La denuncia del portavoce del movimento per i Diritti del cittadino: tutto in rovina dopo quattro anni

MODICA. «Il degrado a Modica permane, è impossibile che un parco come quello di San Giuseppe U’Timpuni, sia ridotto in tali condizioni».
È questa la denuncia effettuata da Marcello Medica, portavoce del “Comitato per i diritti del cittadino” di Modica. «Permane ancora nel degrado, nell’abbandono e in balia dei vandali che l’hanno ridotto, nel tempo, piuttosto male». La sua realizzazione, quattro anni fa, costò parecchie centinaia di migliaia di euro, nel giro di qualche anno, il parco è stato praticamente distrutto e ciò che è rimasto è pressoché inutilizzabile, ad iniziare dai parchi giochi, dai lampioncini che lo circondano, o dalla segnaletica al suo interno.
«Per non parlare dei sentieri, dei muretti a secco, delle fontane, dell’anfiteatro e di tutte le altre strutture a servizio dei visitatori - commenta Medica -, il tutto seriamente compromesso. Avrebbe potuto rappresentare una struttura di accoglienza per i tanti turisti che approdano in città, invece si è lasciato nell’abbandono ed anche incustodito». Marcello Medica parla con grande amarezza di ciò che rimane. «Ad oggi, pertanto, ci ritroviamo a parlare dei resti di quello che, appena qualche anno fa, era un fiore all’occhiello del verde pubblico in città.

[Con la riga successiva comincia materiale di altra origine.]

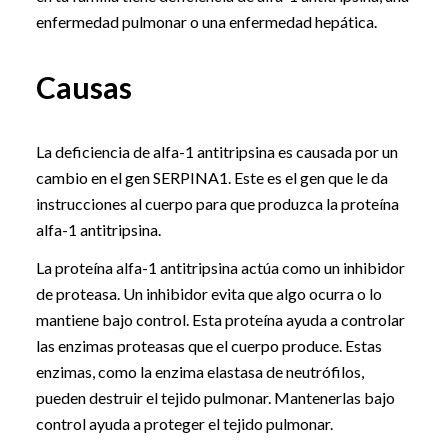
enfermedad pulmonar o una enfermedad hepática.
Causas
La deficiencia de alfa-1 antitripsina es causada por un
cambio en el gen SERPINA1. Este es el gen que le da
instrucciones al cuerpo para que produzca la proteína
alfa-1 antitripsina.
La proteína alfa-1 antitripsina actúa como un inhibidor
de proteasa. Un inhibidor evita que algo ocurra o lo
mantiene bajo control. Esta proteína ayuda a controlar
las enzimas proteasas que el cuerpo produce. Estas
enzimas, como la enzima elastasa de neutrófilos,
pueden destruir el tejido pulmonar. Mantenerlas bajo
control ayuda a proteger el tejido pulmonar.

Nei giorni scorsi, dietro le pressioni di tanti cittadini, comitati e associazioni, soltanto un intervento di scerbatura da parte del corpo forestale al quale il parco è stato recentemente affidato, ma niente di più». Il Comitato segnala che, addirittura, gli stessi sfalci della scerbatura sono rimasti in loco, costituendo ancora una minaccia per possibili incendi che darebbero il colpo mortale ad una struttura già moribonda. «Adesso spetta alla nuova amministrazione comunale decidere se lasciare la struttura nello stato di abbandono attuale con i rischi e le negative conseguenze possibili o cercare - conclude -, in qualche modo, magari attraverso l’affidamento a privati, di valorizzarla e restituirla alla città perché possa essere usufruita al meglio».